Task brief
Gather from the material every line that contains the string "rect".

Supplied records
===

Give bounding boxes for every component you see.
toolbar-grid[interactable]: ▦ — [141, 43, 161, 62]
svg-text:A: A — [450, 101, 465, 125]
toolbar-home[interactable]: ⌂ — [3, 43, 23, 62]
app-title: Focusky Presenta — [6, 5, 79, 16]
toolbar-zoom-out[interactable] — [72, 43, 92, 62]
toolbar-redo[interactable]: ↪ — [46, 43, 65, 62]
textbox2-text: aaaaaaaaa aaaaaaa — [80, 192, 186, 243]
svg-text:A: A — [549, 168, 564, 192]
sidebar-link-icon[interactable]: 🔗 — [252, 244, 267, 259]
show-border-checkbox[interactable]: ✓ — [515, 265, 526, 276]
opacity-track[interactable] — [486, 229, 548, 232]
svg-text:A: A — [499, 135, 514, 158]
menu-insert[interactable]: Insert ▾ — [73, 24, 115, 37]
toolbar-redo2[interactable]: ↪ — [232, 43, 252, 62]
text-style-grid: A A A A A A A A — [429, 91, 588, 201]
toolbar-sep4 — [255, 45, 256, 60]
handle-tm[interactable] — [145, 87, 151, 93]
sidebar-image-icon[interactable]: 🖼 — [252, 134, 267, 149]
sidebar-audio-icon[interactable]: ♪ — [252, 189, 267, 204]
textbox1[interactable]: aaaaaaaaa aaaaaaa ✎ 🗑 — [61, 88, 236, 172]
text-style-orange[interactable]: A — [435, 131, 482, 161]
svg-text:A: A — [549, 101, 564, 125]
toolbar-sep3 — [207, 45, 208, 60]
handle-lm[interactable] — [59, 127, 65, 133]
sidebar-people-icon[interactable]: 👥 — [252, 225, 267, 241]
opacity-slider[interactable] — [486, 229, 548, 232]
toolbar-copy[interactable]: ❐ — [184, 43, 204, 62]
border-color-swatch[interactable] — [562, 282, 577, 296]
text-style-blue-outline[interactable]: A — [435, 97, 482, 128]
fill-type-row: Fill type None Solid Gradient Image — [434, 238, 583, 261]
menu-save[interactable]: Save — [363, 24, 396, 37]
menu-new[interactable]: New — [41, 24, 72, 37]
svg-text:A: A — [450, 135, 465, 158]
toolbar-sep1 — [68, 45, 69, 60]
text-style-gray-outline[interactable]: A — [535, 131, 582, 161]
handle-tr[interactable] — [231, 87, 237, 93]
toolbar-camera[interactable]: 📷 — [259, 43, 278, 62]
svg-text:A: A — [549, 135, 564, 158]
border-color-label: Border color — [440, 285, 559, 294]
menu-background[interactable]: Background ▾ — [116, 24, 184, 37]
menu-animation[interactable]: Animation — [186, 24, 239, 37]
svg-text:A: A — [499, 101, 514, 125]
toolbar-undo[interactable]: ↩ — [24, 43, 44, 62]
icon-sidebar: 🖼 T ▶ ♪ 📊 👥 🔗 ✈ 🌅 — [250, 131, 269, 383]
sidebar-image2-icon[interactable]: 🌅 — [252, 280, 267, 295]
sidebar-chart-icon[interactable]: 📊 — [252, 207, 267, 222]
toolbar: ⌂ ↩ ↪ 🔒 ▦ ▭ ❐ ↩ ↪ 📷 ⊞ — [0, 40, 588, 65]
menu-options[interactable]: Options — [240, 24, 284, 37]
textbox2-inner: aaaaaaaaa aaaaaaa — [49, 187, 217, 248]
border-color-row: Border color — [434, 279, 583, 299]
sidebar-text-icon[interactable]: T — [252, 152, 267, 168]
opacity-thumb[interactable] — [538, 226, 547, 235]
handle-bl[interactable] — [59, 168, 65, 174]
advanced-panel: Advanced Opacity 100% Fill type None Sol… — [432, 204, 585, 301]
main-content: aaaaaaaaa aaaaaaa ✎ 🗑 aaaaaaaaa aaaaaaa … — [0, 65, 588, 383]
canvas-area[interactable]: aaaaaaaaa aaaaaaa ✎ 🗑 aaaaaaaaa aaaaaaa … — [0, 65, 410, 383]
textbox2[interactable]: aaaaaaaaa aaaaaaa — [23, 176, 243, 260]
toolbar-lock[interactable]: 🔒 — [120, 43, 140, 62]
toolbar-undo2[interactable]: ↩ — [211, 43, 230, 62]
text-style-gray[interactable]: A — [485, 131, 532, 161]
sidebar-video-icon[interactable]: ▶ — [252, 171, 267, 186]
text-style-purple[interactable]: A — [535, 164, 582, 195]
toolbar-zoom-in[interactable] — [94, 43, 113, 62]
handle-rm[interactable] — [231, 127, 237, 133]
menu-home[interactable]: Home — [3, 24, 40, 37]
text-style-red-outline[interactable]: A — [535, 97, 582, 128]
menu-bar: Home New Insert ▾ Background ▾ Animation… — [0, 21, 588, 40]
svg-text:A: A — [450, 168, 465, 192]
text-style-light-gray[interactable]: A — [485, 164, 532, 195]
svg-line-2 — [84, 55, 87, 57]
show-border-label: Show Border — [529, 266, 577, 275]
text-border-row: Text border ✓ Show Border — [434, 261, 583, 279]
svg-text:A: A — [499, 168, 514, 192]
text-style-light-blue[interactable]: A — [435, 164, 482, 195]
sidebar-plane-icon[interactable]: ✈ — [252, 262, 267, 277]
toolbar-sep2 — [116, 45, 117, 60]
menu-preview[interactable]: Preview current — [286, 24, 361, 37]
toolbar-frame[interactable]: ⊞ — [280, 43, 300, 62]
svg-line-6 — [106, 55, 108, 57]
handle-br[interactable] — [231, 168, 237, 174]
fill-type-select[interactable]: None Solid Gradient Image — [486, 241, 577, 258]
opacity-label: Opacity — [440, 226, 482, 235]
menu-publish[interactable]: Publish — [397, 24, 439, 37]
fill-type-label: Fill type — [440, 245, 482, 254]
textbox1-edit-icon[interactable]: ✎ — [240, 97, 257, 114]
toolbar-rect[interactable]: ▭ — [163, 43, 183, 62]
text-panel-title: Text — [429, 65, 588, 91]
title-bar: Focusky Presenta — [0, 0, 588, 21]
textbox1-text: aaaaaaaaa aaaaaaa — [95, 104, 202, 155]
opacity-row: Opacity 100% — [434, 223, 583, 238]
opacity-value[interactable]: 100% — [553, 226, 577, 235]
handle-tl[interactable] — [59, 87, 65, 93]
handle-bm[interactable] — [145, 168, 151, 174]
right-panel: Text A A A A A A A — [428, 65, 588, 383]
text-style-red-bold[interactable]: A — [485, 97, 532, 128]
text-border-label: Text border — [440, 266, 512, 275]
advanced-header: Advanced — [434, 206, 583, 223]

===

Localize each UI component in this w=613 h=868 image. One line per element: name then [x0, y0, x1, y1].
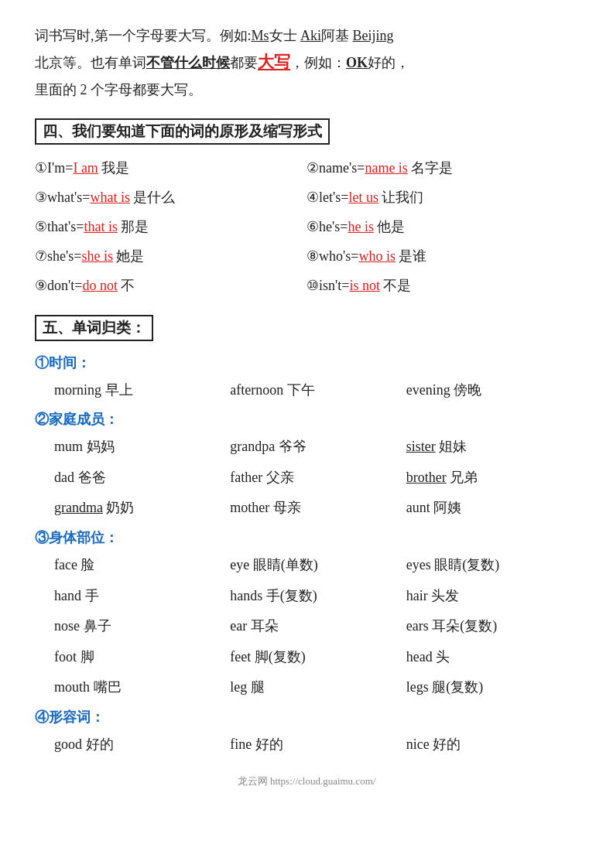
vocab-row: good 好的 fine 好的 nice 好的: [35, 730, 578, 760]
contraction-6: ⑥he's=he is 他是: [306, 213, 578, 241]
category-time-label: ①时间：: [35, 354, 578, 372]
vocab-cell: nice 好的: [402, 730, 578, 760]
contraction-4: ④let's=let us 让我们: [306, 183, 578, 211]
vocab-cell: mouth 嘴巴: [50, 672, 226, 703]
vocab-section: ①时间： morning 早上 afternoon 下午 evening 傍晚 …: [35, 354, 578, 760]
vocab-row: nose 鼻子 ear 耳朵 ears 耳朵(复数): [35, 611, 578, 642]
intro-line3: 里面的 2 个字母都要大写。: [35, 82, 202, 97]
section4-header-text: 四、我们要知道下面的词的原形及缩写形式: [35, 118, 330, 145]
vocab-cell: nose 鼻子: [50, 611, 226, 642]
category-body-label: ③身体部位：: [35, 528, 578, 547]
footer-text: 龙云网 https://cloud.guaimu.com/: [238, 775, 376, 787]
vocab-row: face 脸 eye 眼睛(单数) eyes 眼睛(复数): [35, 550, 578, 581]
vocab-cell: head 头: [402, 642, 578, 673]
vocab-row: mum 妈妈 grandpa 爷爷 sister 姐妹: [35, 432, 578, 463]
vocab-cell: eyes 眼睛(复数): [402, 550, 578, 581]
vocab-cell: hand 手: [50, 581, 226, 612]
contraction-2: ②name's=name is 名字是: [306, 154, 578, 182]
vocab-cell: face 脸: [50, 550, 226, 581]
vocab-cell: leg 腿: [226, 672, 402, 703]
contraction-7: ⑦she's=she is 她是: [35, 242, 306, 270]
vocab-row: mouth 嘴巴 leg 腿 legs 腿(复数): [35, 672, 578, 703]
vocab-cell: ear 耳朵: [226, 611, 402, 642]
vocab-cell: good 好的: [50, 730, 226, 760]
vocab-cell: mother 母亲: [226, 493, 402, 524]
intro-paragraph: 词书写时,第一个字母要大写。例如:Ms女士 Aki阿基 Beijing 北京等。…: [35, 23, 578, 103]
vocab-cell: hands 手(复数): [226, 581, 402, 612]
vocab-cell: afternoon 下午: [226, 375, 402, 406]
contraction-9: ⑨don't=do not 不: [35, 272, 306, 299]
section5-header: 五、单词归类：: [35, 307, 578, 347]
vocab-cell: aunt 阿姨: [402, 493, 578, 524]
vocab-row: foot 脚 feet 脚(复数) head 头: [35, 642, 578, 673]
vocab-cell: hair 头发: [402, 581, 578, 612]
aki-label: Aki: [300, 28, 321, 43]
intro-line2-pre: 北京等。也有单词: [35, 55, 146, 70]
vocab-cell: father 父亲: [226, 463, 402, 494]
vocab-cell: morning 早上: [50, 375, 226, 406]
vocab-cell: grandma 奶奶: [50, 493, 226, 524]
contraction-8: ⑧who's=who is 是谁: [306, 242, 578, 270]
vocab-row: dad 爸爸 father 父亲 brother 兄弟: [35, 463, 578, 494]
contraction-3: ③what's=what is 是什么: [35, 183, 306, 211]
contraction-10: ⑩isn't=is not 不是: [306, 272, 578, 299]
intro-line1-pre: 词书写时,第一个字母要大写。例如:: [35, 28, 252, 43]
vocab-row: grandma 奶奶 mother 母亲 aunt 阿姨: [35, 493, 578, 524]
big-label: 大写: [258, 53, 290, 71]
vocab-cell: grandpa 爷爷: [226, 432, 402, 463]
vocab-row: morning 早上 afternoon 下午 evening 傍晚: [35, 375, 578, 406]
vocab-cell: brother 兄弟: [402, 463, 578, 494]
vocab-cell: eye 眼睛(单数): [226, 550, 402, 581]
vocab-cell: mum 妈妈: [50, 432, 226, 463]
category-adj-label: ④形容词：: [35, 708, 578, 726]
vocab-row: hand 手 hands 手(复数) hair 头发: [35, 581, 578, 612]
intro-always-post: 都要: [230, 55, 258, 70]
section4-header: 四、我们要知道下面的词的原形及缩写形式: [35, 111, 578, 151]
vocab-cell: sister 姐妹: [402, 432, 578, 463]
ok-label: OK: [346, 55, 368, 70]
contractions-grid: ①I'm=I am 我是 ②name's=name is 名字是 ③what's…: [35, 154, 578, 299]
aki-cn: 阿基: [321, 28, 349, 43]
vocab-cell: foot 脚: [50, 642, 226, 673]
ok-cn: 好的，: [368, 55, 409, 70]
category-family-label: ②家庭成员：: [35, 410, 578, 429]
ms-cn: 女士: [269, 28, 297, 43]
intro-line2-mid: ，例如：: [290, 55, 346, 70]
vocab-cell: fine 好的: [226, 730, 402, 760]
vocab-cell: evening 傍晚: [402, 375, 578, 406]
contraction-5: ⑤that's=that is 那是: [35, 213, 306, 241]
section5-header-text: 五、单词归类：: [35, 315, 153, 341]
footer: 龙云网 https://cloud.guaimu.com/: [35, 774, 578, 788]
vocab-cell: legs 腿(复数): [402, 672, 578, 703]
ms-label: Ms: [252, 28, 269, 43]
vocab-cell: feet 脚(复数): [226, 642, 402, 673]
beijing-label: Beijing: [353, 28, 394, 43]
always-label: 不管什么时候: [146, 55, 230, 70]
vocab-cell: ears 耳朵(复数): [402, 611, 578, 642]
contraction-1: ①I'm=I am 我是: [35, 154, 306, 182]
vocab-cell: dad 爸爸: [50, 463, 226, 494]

===

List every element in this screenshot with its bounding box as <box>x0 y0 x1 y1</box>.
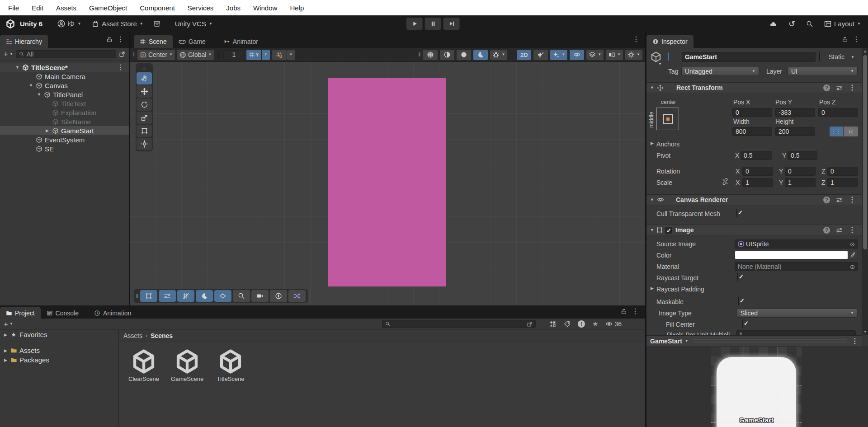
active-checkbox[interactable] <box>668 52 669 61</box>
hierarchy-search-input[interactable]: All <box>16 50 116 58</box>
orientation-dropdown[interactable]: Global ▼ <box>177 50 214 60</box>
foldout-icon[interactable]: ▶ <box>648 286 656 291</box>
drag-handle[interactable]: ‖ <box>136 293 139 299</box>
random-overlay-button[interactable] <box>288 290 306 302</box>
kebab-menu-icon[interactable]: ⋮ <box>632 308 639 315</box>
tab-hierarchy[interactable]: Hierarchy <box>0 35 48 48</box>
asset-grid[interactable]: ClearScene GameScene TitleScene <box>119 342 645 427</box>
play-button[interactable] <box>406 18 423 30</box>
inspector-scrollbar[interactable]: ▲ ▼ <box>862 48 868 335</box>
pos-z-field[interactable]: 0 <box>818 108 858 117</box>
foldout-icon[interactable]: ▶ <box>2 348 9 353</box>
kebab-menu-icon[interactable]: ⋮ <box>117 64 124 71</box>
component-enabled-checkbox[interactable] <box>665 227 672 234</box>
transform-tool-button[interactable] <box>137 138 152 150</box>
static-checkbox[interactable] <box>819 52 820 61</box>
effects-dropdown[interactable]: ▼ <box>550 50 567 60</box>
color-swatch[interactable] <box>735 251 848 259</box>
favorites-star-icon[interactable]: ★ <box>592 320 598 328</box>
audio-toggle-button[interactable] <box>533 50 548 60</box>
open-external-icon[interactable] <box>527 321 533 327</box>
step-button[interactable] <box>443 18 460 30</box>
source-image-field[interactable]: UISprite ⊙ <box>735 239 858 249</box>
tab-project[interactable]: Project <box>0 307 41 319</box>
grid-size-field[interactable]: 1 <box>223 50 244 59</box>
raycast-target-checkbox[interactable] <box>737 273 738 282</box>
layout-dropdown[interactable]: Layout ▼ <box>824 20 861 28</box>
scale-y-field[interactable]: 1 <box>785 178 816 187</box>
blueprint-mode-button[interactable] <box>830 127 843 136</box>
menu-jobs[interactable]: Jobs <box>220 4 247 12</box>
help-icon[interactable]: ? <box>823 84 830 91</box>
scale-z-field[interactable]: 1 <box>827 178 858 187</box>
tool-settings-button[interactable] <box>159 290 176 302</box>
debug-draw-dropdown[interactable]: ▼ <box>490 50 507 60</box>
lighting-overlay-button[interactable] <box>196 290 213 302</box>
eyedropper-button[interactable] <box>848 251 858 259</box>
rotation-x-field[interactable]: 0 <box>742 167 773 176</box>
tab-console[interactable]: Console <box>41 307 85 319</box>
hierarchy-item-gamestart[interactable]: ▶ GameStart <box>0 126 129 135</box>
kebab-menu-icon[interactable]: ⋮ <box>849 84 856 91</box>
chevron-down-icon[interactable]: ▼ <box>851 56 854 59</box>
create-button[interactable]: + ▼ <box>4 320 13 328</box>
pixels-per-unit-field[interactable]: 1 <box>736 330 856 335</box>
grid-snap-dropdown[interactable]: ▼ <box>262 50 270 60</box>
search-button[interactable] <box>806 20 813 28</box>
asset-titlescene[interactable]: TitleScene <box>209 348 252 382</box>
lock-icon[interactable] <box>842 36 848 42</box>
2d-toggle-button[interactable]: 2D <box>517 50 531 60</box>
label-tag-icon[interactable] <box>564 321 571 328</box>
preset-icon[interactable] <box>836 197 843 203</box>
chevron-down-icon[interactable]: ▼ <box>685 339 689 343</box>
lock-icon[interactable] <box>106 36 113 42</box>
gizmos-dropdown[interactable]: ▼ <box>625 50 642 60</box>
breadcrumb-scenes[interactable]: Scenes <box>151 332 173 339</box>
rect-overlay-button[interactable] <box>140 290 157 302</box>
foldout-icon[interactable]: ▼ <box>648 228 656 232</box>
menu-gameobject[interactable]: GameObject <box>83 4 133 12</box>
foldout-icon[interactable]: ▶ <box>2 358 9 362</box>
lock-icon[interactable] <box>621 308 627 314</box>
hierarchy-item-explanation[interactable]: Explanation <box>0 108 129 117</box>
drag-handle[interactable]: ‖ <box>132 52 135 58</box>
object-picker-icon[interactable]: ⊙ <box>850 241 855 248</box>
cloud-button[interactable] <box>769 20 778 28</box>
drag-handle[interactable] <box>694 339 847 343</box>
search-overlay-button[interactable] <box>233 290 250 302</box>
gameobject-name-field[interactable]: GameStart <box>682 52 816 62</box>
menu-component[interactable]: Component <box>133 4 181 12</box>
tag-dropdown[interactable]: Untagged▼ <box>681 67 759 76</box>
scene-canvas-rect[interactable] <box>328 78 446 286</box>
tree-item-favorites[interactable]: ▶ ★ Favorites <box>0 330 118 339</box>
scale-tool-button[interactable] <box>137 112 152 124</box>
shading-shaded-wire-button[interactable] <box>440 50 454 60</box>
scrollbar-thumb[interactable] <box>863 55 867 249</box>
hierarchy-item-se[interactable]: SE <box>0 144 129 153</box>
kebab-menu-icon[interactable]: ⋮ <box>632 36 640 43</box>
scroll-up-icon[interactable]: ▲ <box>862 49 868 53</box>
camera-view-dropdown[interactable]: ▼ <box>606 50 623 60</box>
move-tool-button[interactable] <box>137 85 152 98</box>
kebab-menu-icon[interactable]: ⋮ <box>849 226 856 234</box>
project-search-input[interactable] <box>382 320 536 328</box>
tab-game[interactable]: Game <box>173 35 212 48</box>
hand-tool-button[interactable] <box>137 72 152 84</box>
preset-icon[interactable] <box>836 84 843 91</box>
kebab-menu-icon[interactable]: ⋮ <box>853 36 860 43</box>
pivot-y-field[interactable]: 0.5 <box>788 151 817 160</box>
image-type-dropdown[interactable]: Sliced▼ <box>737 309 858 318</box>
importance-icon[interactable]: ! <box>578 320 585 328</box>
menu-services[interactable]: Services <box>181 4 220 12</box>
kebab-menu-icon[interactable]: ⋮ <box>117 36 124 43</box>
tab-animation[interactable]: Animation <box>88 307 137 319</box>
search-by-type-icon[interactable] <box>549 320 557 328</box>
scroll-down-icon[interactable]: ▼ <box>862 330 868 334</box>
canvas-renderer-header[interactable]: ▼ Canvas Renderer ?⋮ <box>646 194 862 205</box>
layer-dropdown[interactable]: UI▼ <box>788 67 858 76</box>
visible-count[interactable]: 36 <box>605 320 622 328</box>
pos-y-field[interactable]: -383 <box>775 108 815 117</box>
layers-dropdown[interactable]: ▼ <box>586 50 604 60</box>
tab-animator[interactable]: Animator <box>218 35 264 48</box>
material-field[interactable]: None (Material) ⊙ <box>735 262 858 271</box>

===

Problem solution
toolbar-rect[interactable]: ▭ — [163, 43, 183, 62]
rect-overlay-button[interactable] <box>140 290 157 302</box>
scene-canvas-rect[interactable] <box>328 78 446 286</box>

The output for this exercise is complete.